◆ **Your instructions**: What lines of the data below hold "para"? Show them.

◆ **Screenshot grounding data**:

● ● ● ● ● ● ●

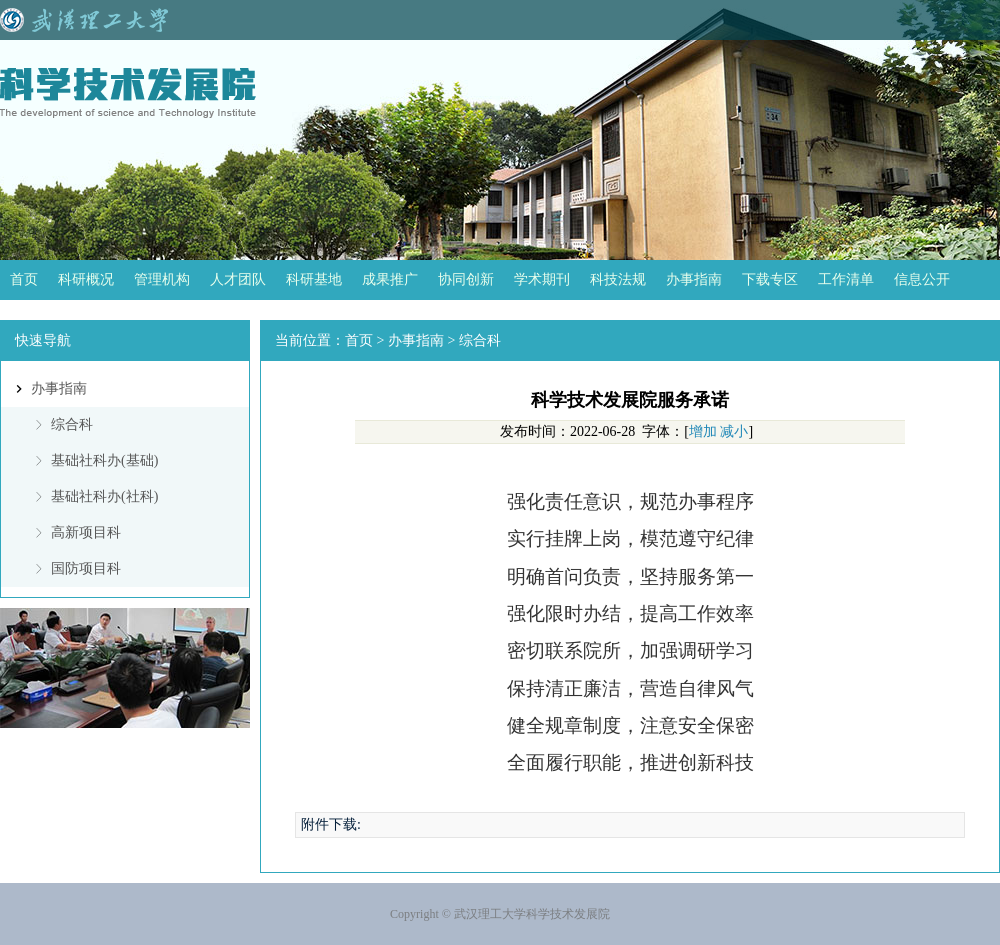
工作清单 (846, 279)
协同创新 (466, 279)
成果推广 (390, 279)
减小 (734, 431)
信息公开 (922, 279)
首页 (24, 279)
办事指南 (694, 279)
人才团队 (238, 279)
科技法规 (618, 279)
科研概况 (86, 279)
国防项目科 (86, 568)
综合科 (72, 424)
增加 (703, 431)
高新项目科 (86, 532)
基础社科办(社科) (104, 496)
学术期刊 (542, 279)
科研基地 (314, 279)
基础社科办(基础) (104, 460)
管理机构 (162, 279)
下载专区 (770, 279)
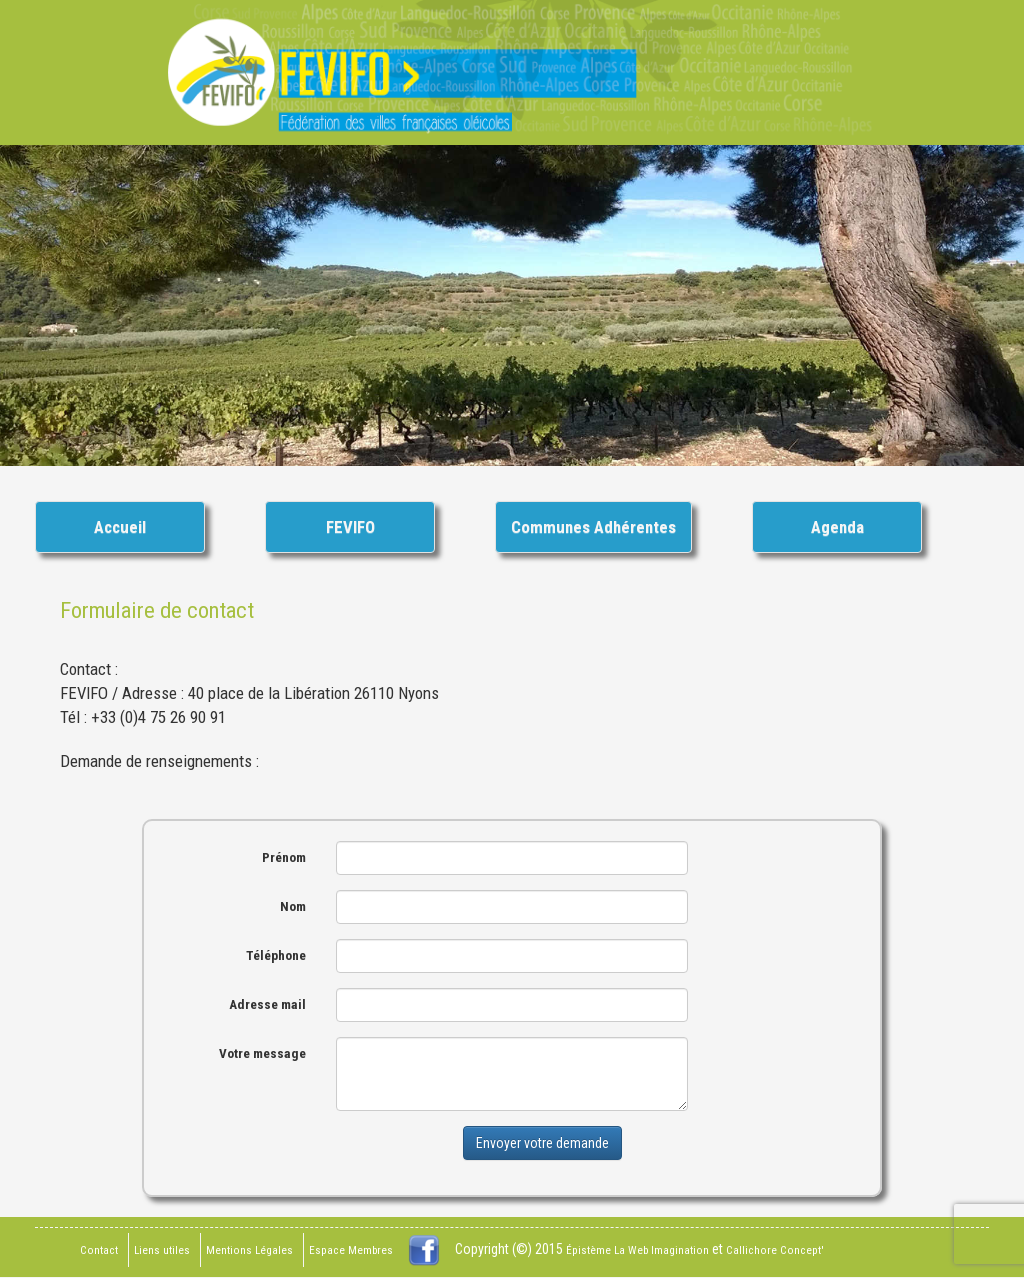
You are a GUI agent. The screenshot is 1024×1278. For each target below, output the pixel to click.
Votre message (262, 1053)
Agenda (837, 527)
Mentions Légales (249, 1250)
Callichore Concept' (775, 1250)
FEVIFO (350, 527)
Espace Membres (351, 1250)
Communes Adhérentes (593, 527)
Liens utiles (162, 1250)
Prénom (284, 857)
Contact (99, 1250)
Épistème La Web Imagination (637, 1250)
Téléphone (276, 955)
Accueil (120, 527)
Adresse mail (267, 1004)
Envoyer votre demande (542, 1143)
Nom (293, 906)
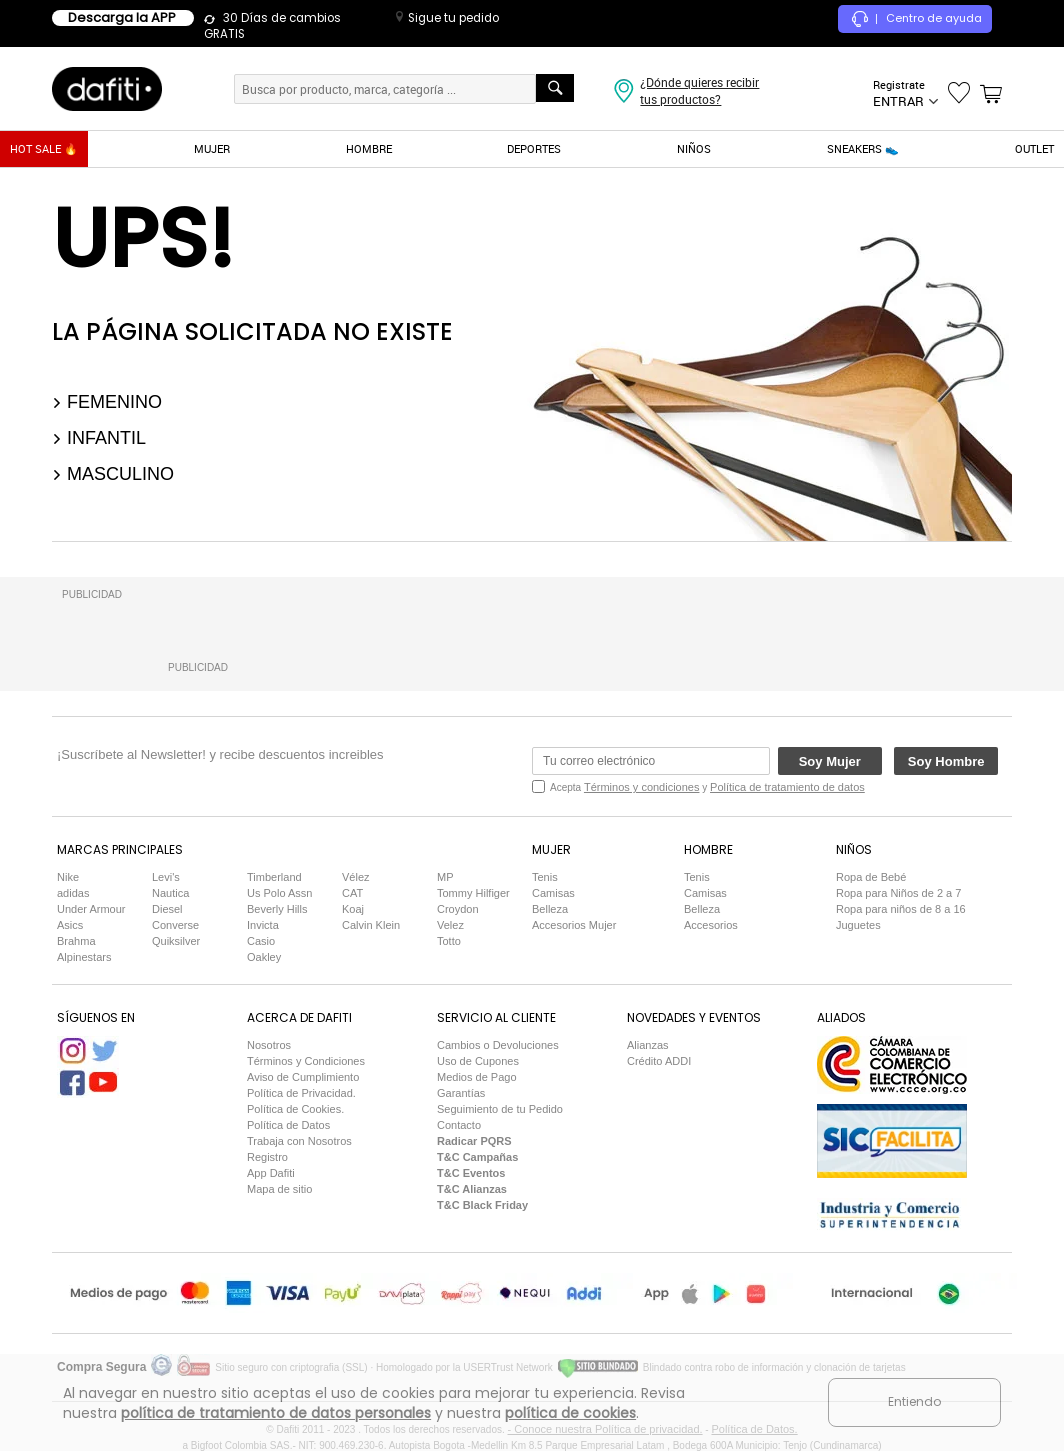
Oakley (264, 957)
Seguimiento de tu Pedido (500, 1109)
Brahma (76, 941)
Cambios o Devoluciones (498, 1045)
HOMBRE (369, 148)
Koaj (353, 909)
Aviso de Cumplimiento (303, 1077)
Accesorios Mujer (574, 925)
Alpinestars (84, 957)
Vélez (356, 877)
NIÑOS (694, 148)
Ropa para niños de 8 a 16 (901, 909)
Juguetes (858, 925)
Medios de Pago (477, 1077)
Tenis (545, 877)
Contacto (459, 1125)
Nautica (170, 893)
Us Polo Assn (279, 893)
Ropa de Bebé (871, 877)
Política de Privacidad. (301, 1093)
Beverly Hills (277, 909)
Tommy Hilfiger (473, 893)
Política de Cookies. (295, 1109)
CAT (352, 893)
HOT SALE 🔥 (44, 148)
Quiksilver (176, 941)
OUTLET (1034, 148)
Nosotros (269, 1045)
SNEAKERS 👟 (863, 148)
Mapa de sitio (279, 1189)
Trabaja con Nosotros (299, 1141)
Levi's (166, 877)
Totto (449, 941)
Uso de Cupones (478, 1061)
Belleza (550, 909)
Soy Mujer (830, 761)
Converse (175, 925)
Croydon (458, 909)
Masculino (113, 474)
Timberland (274, 877)
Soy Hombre (946, 761)
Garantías (461, 1093)
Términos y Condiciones (306, 1061)
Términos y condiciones (642, 787)
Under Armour (91, 909)
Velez (450, 925)
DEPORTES (534, 148)
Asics (70, 925)
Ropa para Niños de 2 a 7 (898, 893)
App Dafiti (271, 1173)
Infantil (99, 438)
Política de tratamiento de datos (787, 787)
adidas (73, 893)
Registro (267, 1157)
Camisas (553, 893)
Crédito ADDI (659, 1061)
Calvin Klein (371, 925)
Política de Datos (288, 1125)
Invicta (263, 925)
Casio (261, 941)
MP (445, 877)
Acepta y (707, 787)
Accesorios (711, 925)
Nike (68, 877)
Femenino (107, 402)
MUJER (212, 148)
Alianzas (648, 1045)
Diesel (167, 909)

● ● ● ● ● ● ●

◆ **Response area**:
Ropa para niños de 8 a 16 (901, 909)
Ropa para Niños de 2 a 7 (898, 893)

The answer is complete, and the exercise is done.